------ WORKING DATA ------

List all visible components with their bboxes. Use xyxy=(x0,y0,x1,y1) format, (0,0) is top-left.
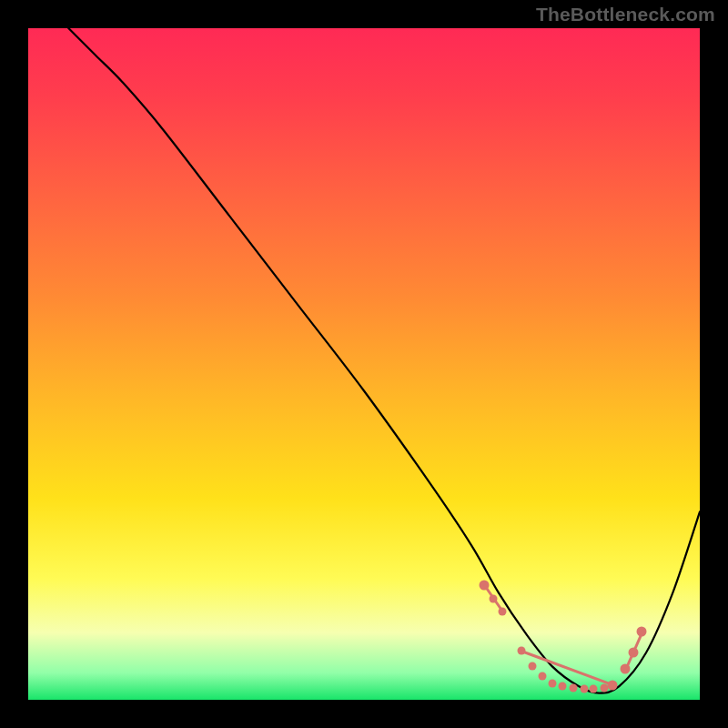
data-marker xyxy=(559,682,567,691)
marker-segment xyxy=(483,584,505,614)
data-marker xyxy=(538,672,546,681)
data-marker xyxy=(590,685,598,693)
marker-layer xyxy=(28,28,700,700)
watermark-text: TheBottleneck.com xyxy=(536,4,715,25)
data-marker xyxy=(581,685,589,693)
data-marker xyxy=(548,679,556,687)
data-marker xyxy=(528,662,536,671)
marker-segment xyxy=(622,630,643,673)
chart-stage: TheBottleneck.com xyxy=(0,0,728,728)
plot-area xyxy=(28,28,700,700)
data-marker xyxy=(570,683,578,692)
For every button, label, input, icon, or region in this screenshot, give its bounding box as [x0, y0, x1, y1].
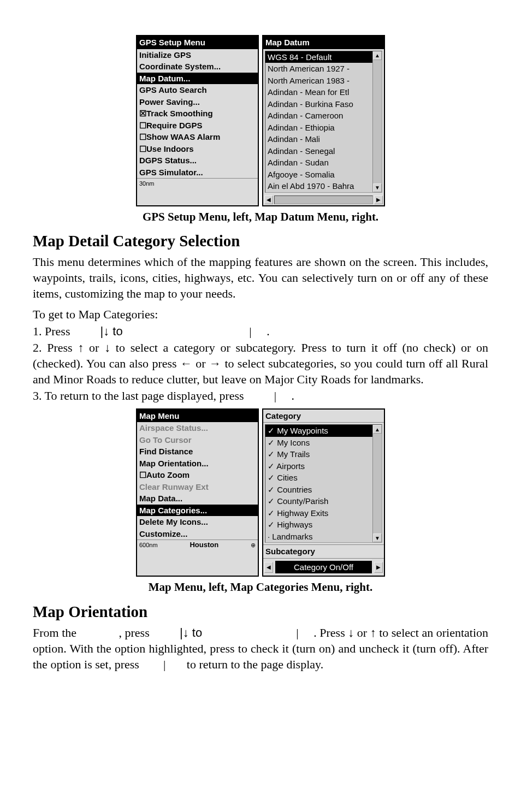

------

WORK TASK: Produce the material above again in full, with identical lines and no pictures.

ANSWER SPACE:
List all visible components with their bboxes. Use xyxy=(x0,y0,x1,y1) format, (0,0) is top-left.
data-marker xyxy=(559,682,567,691)
marker-segment xyxy=(483,584,505,614)
data-marker xyxy=(538,672,546,681)
data-marker xyxy=(590,685,598,693)
marker-layer xyxy=(28,28,700,700)
watermark-text: TheBottleneck.com xyxy=(536,4,715,25)
data-marker xyxy=(581,685,589,693)
data-marker xyxy=(548,679,556,687)
data-marker xyxy=(528,662,536,671)
marker-segment xyxy=(622,630,643,673)
chart-stage: TheBottleneck.com xyxy=(0,0,728,728)
plot-area xyxy=(28,28,700,700)
data-marker xyxy=(570,683,578,692)
For every button, label, input, icon, or region in this screenshot, give its bounding box as [x0, y0, x1, y1].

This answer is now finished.